The president acknowledged that he considered letting the virus take its course to avoid further damaging an already hobbled economy but changed his mind when his health advisers confronted him with the possibility of massive casualties if he pressed ahead.
“If we can hold that down, as we're saying to 100,000 [deaths], it's a horrible number, maybe even less, but to 100,000, so we have between 100,000 and 200,000, we all together have done a very good job,” said Trump, who predicted that the peak number of deaths will occur in two weeks.
The extension of the guidelines came a few hours after Anthony Fauci, the government's top infectious disease expert, suggested that it would likely be "a matter of weeks" before the U.S. begins easing restrictions.
So far, Fauci said, the mitigation efforts are working but it is far too soon to stop at a time given the rapidly rising case count.
“The idea that we may have these many cases played a role in our decision in trying to make sure that we don't do something prematurely and pull back when we should be pushing,” Fauci said.
The president again sought to deflect criticism, praising the U.S testing as the best in the world and even suggesting that hospitals were exaggerating their need for personal protective equipment possibly because they were hoarding “or worse.”
Trump said hospitals in New York City that typically use 10,000 to 20,000 masks now say they need 200,000 to 300,000.
“Something is going on,“ Trump said. “And you ought to look into it as reporters. Where are the masks going? Are they going out the back door? How do you go from 10,000 to 300,000 and we have that in a lot of different places?”
Trump’s remarks come as doctors and nurses in overflowing hospitals in New York City and elsewhere say they are being forced to reuse masks and other gear, putting themselves in mortal danger as they care for throngs of highly infectious patients.

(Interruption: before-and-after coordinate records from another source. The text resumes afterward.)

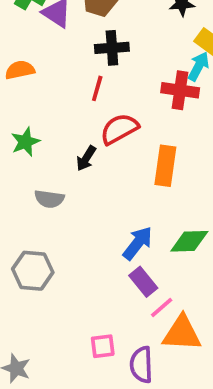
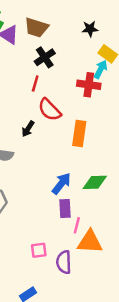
black cross: (112, 48) -> (45, 57), turned -30
red semicircle: (119, 129) -> (49, 110), turned -105
purple rectangle: (143, 282) -> (65, 209), turned 36
pink line: (162, 308) -> (77, 225), turned -35

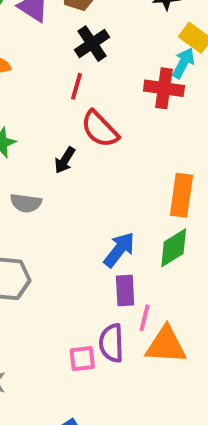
orange rectangle: (79, 134) -> (181, 195), moved
green diamond: (95, 182) -> (174, 248), turned -30
purple semicircle: (64, 262) -> (111, 343), moved

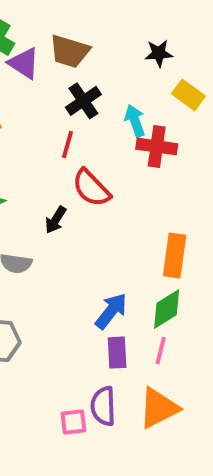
cyan arrow: (183, 63) -> (135, 121), moved, turned -48
pink line: (144, 318) -> (161, 351), moved
orange triangle: (166, 345) -> (159, 408), turned -30

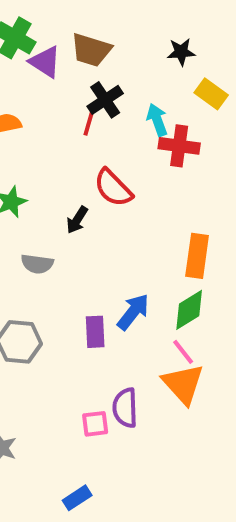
red line: (68, 144) -> (89, 122), moved
pink line: (161, 351) -> (183, 352), turned -52
purple rectangle: (117, 353) -> (95, 332), moved
orange triangle: (159, 408) -> (183, 384), moved, turned -45

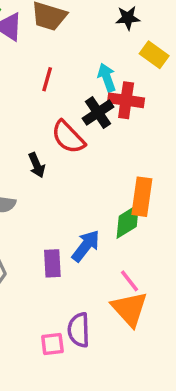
black cross: (105, 100) -> (98, 113), moved
black arrow: (77, 220) -> (37, 165), turned -55
green diamond: (189, 310) -> (128, 221), moved

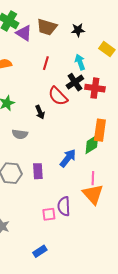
black star: (128, 18) -> (78, 30), moved
red cross: (126, 100) -> (95, 88), moved
purple rectangle: (52, 263) -> (38, 171), moved
pink line: (130, 281) -> (93, 178), turned 40

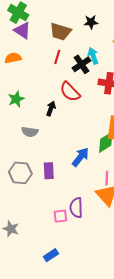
brown trapezoid: (47, 27) -> (60, 32), moved
purple triangle: (24, 33) -> (22, 31), moved
black cross: (75, 82) -> (81, 64), moved
black arrow: (40, 112) -> (51, 109), turned -136

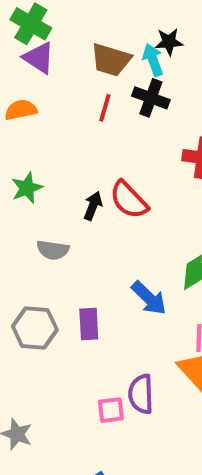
cyan arrow: (93, 56) -> (153, 60), moved
black cross: (81, 64) -> (151, 98), moved, turned -36
red semicircle: (70, 92) -> (129, 200), moved
blue arrow: (80, 157) -> (149, 298), turned 96

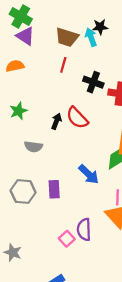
black cross: (151, 98) -> (93, 82), moved
pink square: (111, 410) -> (67, 239), turned -35

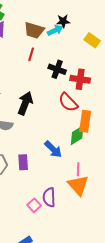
cyan arrow: (91, 37) -> (55, 30), turned 84
red semicircle: (77, 118) -> (68, 102), moved
black arrow: (56, 121) -> (25, 103), size x1.6

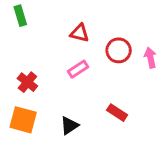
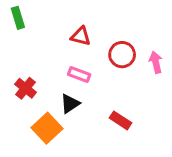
pink rectangle: (78, 69) -> (79, 75), turned 54
orange square: (23, 120) -> (47, 128), moved, turned 32
black triangle: (69, 126) -> (70, 104), moved

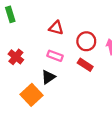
red cross: (26, 88) -> (16, 57), moved
red rectangle: (121, 120) -> (85, 65), moved

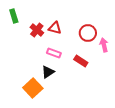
red circle: (86, 41) -> (88, 33), moved
red cross: (16, 57) -> (37, 30), moved

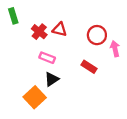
pink rectangle: (54, 53) -> (47, 58), moved

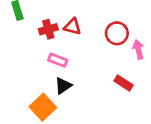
red cross: (39, 32) -> (48, 29), turned 35
red rectangle: (89, 67) -> (124, 83), moved

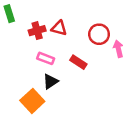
red rectangle: (124, 83) -> (78, 62), moved

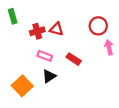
red circle: (99, 34) -> (98, 26), moved
orange square: (32, 101) -> (22, 86), moved

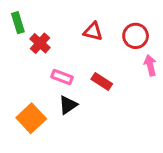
red triangle: (57, 29) -> (93, 31), moved
red cross: (37, 31) -> (40, 43), moved, turned -32

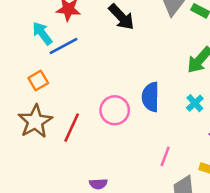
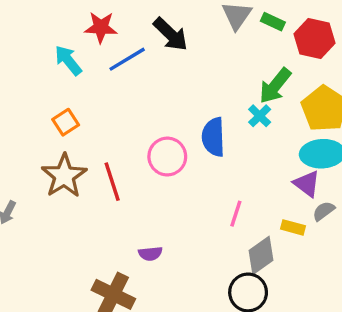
blue line: (63, 46) -> (127, 59), moved
cyan cross: (195, 103) -> (260, 116), moved
red line: (72, 128) -> (112, 182), turned -40

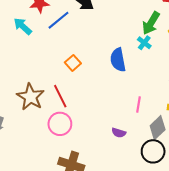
orange square: (66, 122) -> (73, 63), moved
pink circle: (167, 157) -> (60, 124), moved
purple semicircle: (150, 254) -> (119, 133), moved, turned 32

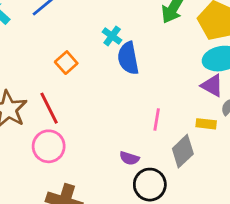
cyan cross: (144, 43) -> (112, 36), moved
black circle: (153, 151) -> (150, 185), moved

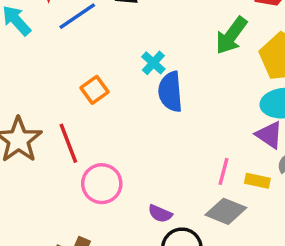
pink line: (157, 119) -> (224, 171), moved
pink circle: (49, 146) -> (102, 184), moved
gray diamond: (183, 151) -> (226, 211), turned 60

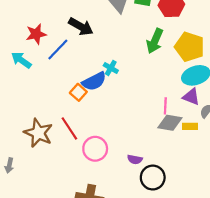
blue semicircle: (170, 92) -> (94, 81), moved, turned -100
pink line: (224, 171) -> (165, 106), moved
gray diamond: (226, 211) -> (170, 123), moved

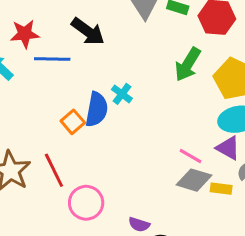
blue line: (58, 49) -> (52, 59), turned 40
blue semicircle: (94, 81) -> (97, 109), turned -60
pink line: (165, 106) -> (191, 156), turned -70

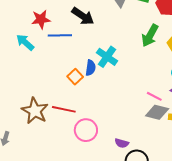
cyan cross: (122, 94) -> (107, 57), size x1.5
blue semicircle: (97, 109) -> (91, 68), size x0.7
red line: (54, 170) -> (64, 109), turned -50

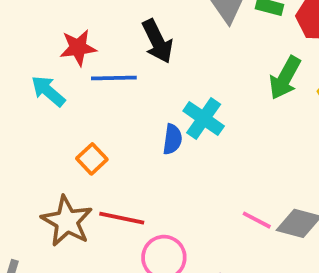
black arrow: (83, 16) -> (157, 41), turned 30
orange square: (75, 77) -> (92, 159), moved
pink line: (154, 96) -> (257, 220), moved

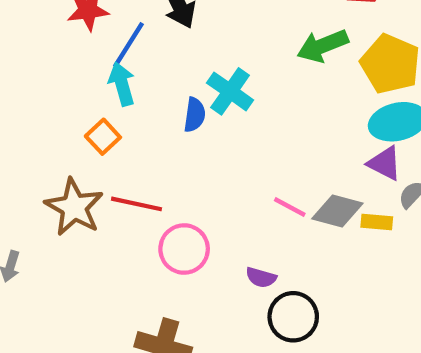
blue line: (114, 78) -> (128, 45), turned -57
green arrow: (285, 78) -> (323, 46), turned 39
cyan arrow: (48, 91) -> (122, 84), moved, turned 33

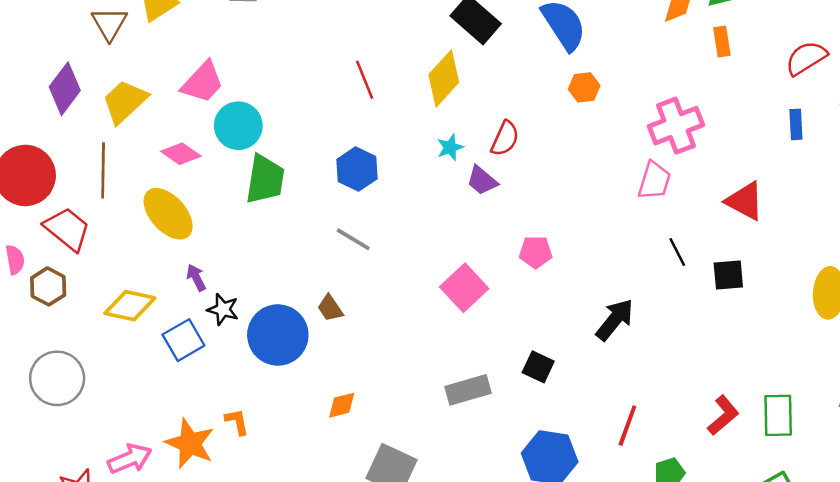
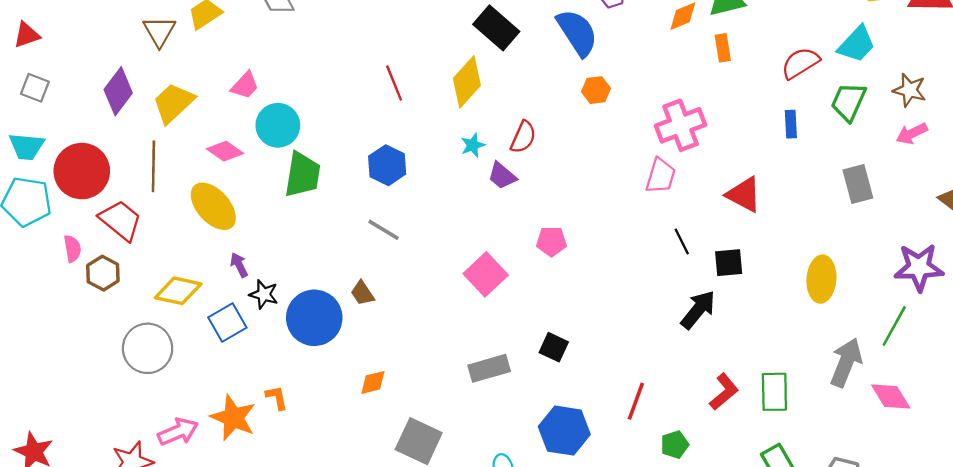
pink trapezoid: (203, 82) -> (245, 85), size x0.7
black arrow: (615, 320) -> (698, 310), moved
gray circle: (57, 378) -> (148, 348), moved

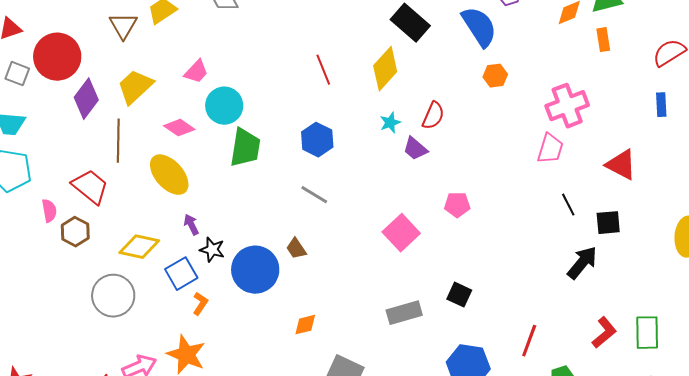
purple diamond: (118, 91) -> (86, 99), moved
red circle: (82, 171) -> (57, 57), moved
orange L-shape: (277, 398) -> (200, 304), moved, turned 45

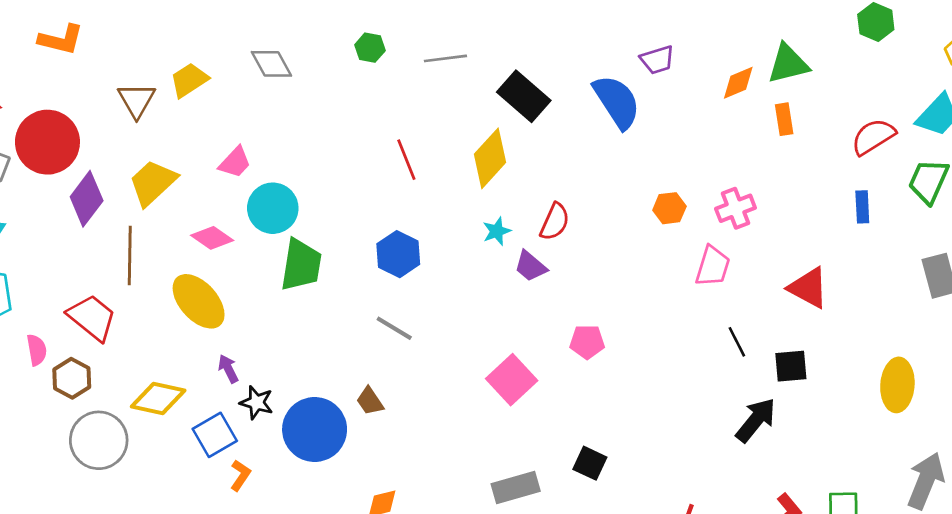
orange hexagon: (495, 76) -> (669, 208), moved
pink cross: (567, 106) -> (736, 208), size x0.7
gray circle: (113, 296) -> (99, 440), moved

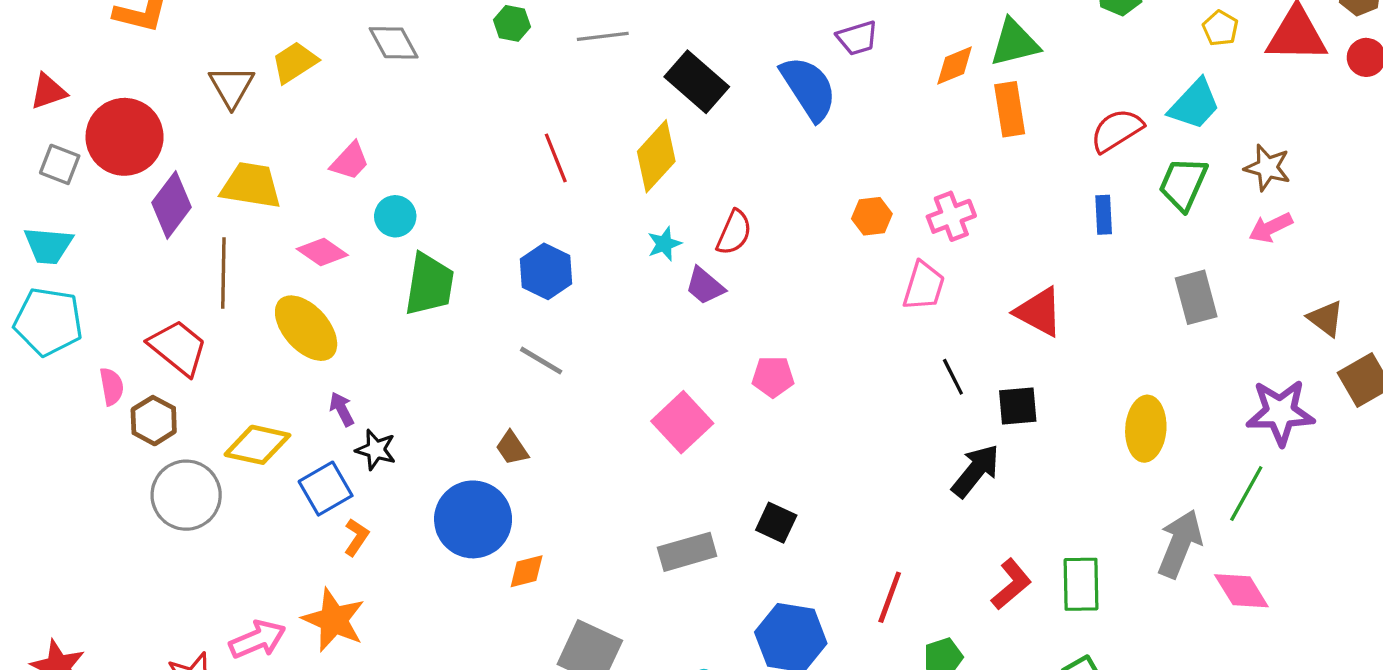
orange rectangle: (784, 119) -> (1010, 109), size x1.4
yellow trapezoid: (153, 183) -> (251, 185), turned 52
cyan circle: (273, 208) -> (395, 216), size x0.7
blue circle: (315, 429) -> (473, 519), moved

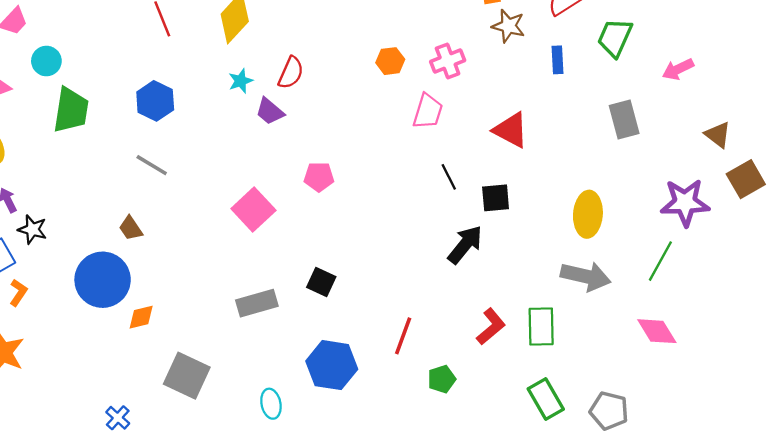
brown star: (1267, 168) -> (508, 26), moved
gray arrow: (1180, 544) -> (586, 276), moved, turned 81

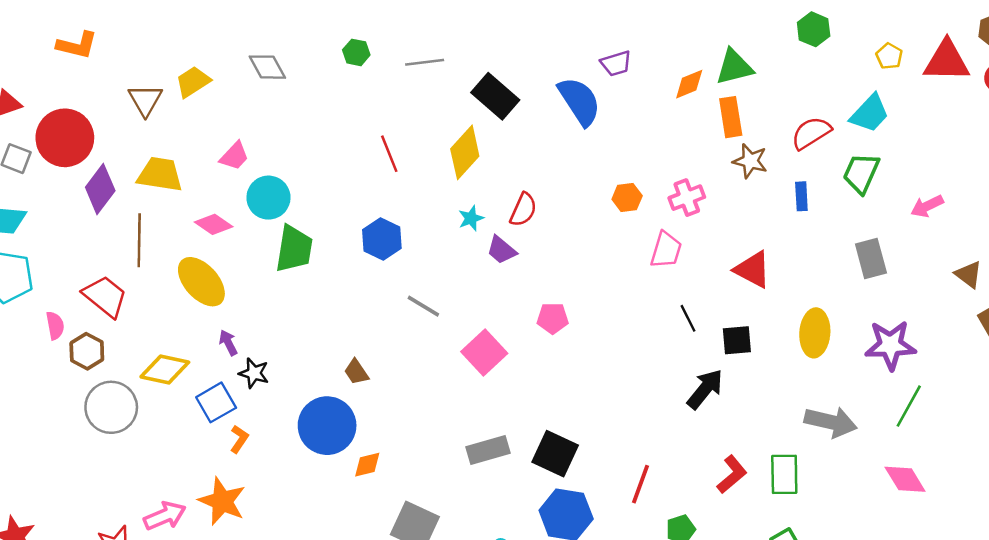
cyan circle: (46, 61) -> (268, 198), size x1.4
gray line: (152, 165) -> (423, 306), moved
purple star: (685, 203) -> (890, 345), moved
yellow ellipse: (588, 214) -> (815, 333), moved
black square: (321, 282) -> (555, 454), moved, size x1.5

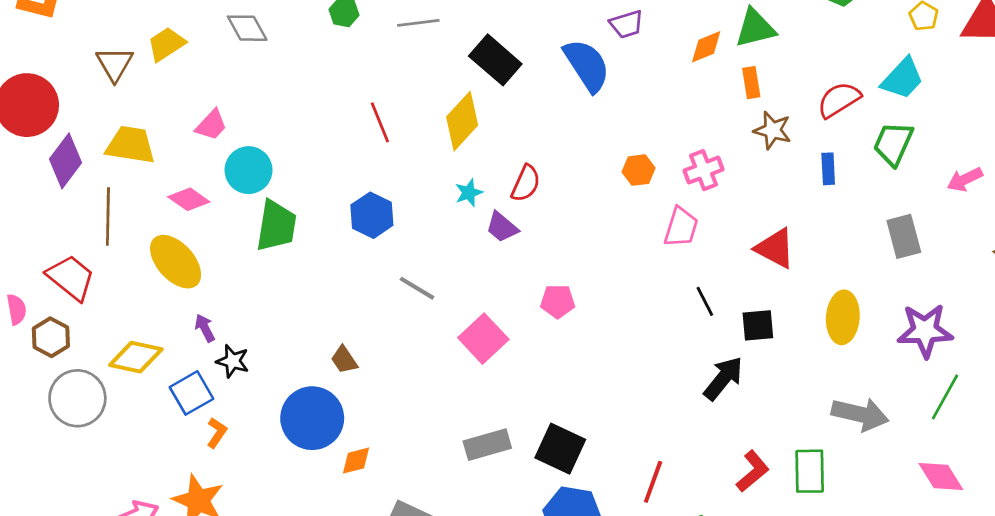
orange rectangle: (731, 117) -> (751, 83), size x0.7

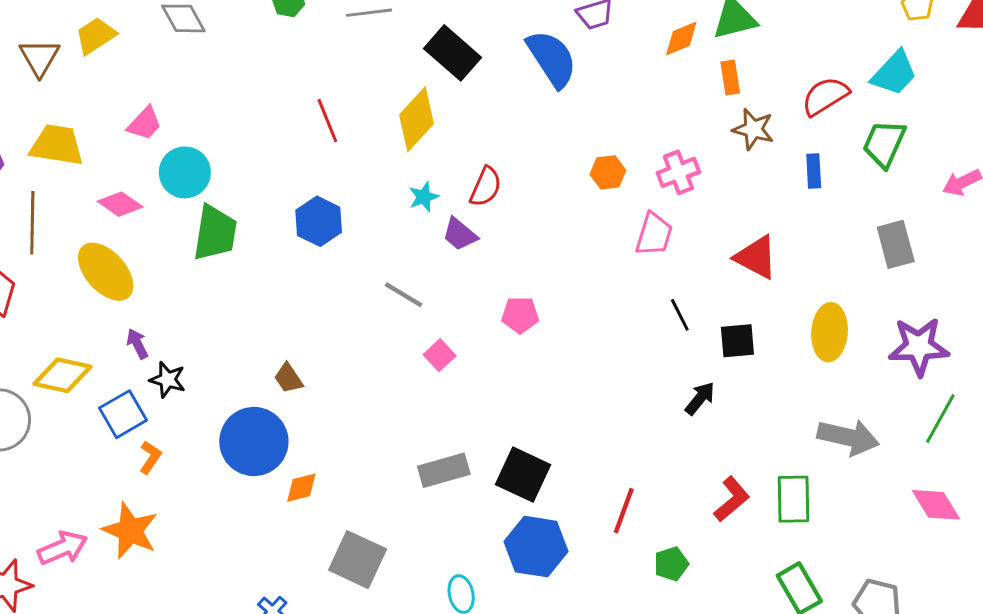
gray line: (417, 288) -> (404, 295), moved
pink square: (483, 339) -> (440, 355), size x0.6
black arrow: (723, 378) -> (700, 398), size x0.7

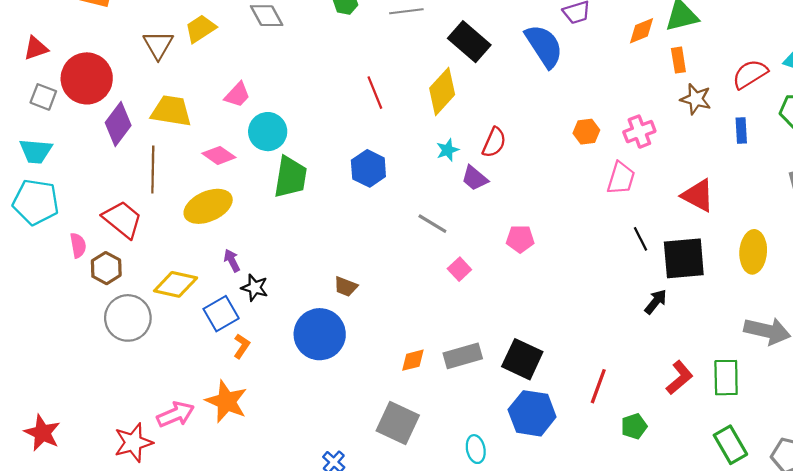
yellow ellipse: (106, 272) -> (208, 206), turned -72
black square: (737, 341) -> (684, 258), size x1.6
brown trapezoid: (288, 378) -> (346, 287), turned -35
orange diamond: (301, 488) -> (413, 360), moved

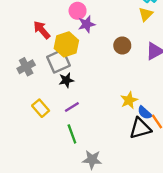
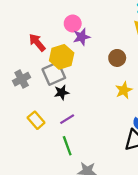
yellow star: (129, 100) -> (124, 90), moved

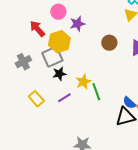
pink circle: (73, 23) -> (58, 12), moved
yellow star: (124, 90) -> (83, 82), moved
green line: (67, 146) -> (96, 92), moved

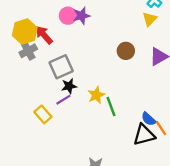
purple star: (77, 24) -> (82, 16), moved
yellow hexagon: (59, 42) -> (25, 32), moved
gray cross: (23, 62) -> (28, 51), moved
purple line: (64, 98) -> (63, 100), moved

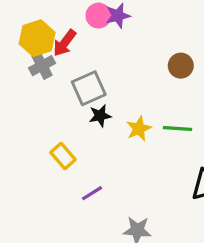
red arrow: (44, 35) -> (65, 43), turned -102
purple line: (63, 100) -> (92, 193), moved
green line: (111, 106) -> (178, 129), moved, turned -66

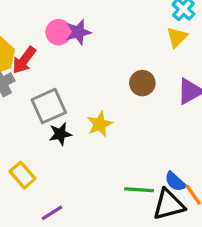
yellow star: (139, 129) -> (100, 124), moved
green line: (178, 129) -> (139, 190), moved

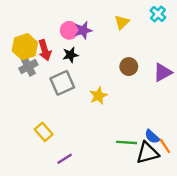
yellow triangle: (177, 37) -> (122, 22), moved
red arrow: (24, 60) -> (45, 50), turned -54
black star: (60, 134) -> (70, 55), moved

Several health care workers have already died, among them a 48-year-old nurse manager at Mount Sinai Hospital in New York.
Ken Raske, president of the Greater New York Hospital Association, whose daughter is an ICU nurse, said health care workers in the nation’s largest city are seeing cases explode.
“The only thing they ask for in return is adequate amounts of personal protective equipment,” Raske said in a statement. “PPE is the single thing that separates them from being COVID-19 patients themselves. They deserve better than their president suggesting that PPE is ‘going out the back door’ of New York hospitals.”
New York, by far the hardest hit state, has reported nearly 60,000 cases and 965 deaths. On Sunday, Gov. Andrew Cuomo said it was a near certainty that thousands more would die from the virus and New York City Mayor Bill de Blasio warned the city would run out of supplies in a week.
Trump told PBS NewsHour’s Yamiche Alcindor — with whom he has tangled with in the past — that thousands of ventilators were already sent to New York and chastised her for not being “positive.”
“Don't be threatening, be nice” Trump said, before cutting off her second question. Trump, during his 90-minute press conference also berated CNN and the Washington Post.
The president also said that the nation’s failure to ramp up testing was the fault of previous administrations, which left government health agencies unprepared for a pandemic on this scale.
“We had a testing situation that just wasn't right,” he said. “It was okay for a very small cases, but it was obsolete and it was broken, and it was only good for a very small situation.”
And even as governors plead for more equipment, the president made clear he would continue to delegate return phone calls if he felt that his administration wasn’t being recognized for all the hard work it was doing. Trump again singled out Washington Gov. Jay Inslee, whom he has previously called “snake.”
“He's a nasty person,” Trump said. “I don't like the governor of Washington. You know who calls? I get Mike Pence to call.”